• _Work order_:
Each line of the data below that contains "Forbidden" must be copied.

• _Source material_:

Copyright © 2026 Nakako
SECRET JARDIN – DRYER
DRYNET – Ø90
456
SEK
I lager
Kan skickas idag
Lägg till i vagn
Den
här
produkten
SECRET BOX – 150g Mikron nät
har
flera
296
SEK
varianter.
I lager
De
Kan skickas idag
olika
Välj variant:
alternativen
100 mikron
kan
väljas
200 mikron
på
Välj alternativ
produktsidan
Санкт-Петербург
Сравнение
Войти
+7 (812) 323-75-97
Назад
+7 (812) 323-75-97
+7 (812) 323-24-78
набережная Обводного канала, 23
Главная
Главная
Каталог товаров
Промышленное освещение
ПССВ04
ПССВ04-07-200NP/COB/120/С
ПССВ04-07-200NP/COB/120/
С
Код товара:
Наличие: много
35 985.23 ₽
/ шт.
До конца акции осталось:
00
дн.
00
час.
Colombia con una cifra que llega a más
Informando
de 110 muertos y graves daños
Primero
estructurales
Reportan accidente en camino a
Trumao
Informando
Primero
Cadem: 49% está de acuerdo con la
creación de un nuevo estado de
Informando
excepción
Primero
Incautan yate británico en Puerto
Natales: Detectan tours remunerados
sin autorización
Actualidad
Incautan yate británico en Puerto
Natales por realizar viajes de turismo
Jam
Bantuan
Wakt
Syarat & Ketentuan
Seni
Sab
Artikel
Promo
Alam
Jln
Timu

...

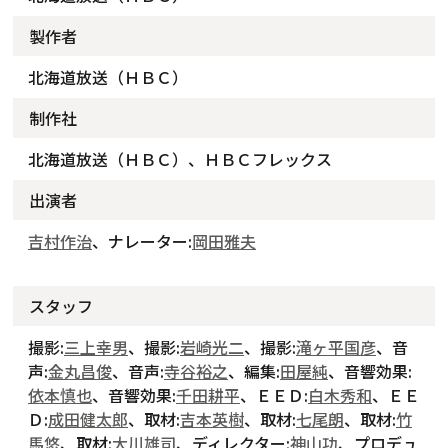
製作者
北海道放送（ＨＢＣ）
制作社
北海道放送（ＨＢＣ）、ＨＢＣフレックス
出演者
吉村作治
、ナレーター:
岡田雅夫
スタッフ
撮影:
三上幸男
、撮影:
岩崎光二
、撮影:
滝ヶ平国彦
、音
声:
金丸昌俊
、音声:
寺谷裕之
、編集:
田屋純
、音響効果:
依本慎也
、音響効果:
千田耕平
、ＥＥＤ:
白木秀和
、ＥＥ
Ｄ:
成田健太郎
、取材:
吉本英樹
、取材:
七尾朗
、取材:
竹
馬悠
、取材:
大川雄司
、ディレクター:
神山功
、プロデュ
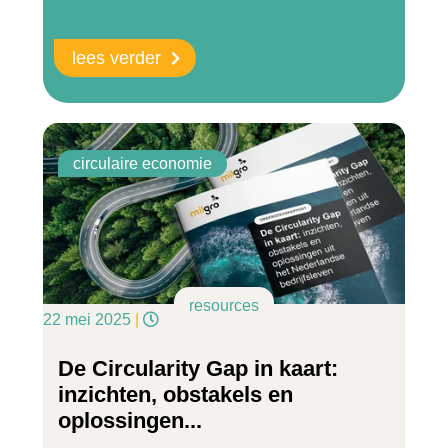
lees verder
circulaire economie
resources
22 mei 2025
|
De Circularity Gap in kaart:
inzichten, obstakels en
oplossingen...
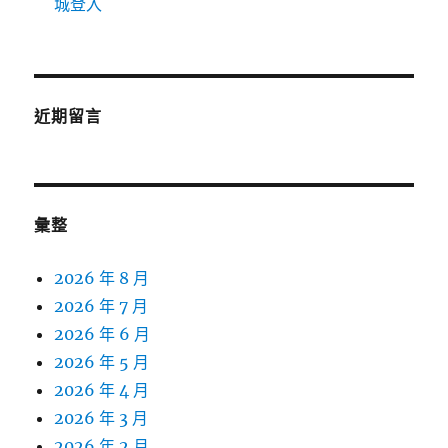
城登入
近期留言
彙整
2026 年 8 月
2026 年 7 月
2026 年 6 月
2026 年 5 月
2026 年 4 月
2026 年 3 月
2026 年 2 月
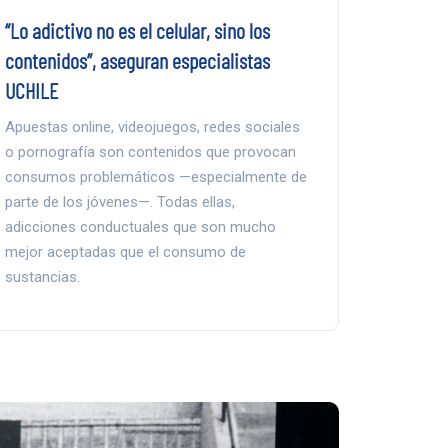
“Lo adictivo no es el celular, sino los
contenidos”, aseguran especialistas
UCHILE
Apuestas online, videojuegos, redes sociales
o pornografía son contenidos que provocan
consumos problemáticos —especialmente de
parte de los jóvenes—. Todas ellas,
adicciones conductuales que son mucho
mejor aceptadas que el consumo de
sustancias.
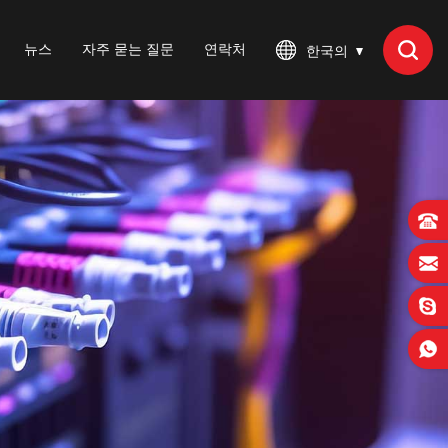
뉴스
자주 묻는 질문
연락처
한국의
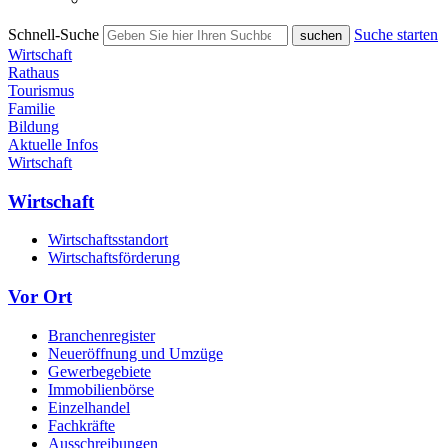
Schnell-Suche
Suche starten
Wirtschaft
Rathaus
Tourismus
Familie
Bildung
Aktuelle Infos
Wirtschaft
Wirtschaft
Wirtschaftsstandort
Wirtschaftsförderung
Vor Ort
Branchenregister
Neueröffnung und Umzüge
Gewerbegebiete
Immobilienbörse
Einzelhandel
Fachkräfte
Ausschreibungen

---

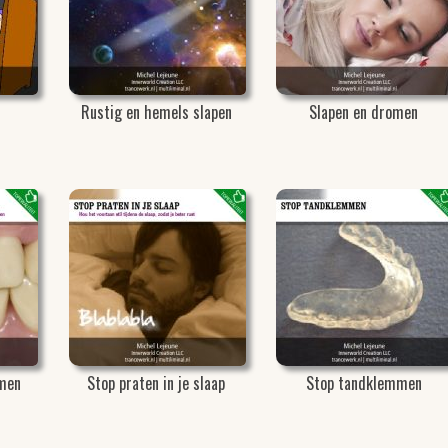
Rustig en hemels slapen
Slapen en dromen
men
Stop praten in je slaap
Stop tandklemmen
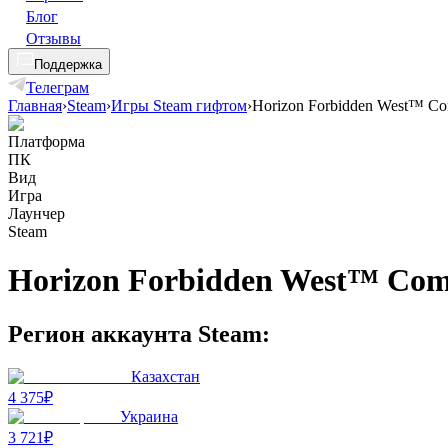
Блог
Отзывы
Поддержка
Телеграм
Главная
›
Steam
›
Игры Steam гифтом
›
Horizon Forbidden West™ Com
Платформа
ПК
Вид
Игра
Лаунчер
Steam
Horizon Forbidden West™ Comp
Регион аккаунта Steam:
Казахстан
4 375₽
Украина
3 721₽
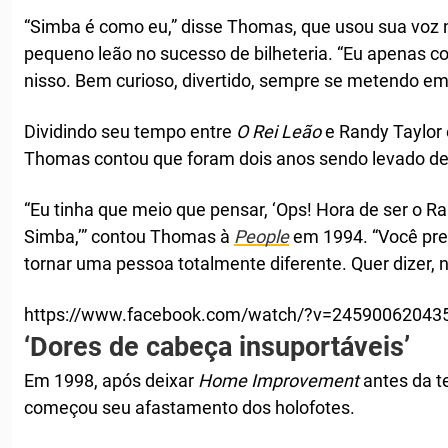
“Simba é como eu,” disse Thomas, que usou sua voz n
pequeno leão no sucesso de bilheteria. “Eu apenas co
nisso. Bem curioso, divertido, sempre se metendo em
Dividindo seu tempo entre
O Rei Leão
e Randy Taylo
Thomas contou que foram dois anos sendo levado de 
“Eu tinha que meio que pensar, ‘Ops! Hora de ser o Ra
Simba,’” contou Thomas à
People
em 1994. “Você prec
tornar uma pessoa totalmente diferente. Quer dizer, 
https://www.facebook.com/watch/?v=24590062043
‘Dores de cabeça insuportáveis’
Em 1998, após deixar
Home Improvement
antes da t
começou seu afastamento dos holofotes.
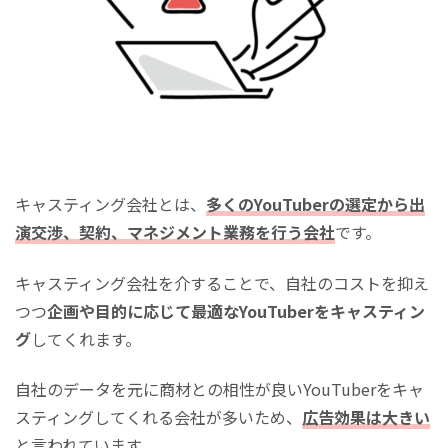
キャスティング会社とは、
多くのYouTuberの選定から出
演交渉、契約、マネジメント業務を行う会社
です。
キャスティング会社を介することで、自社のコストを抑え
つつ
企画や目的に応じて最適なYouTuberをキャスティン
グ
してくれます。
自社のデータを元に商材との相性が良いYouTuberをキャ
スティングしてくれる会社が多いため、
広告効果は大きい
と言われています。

• _Reply to the task_:
Horizon Forbidden West™ Com
Horizon Forbidden West™ Comp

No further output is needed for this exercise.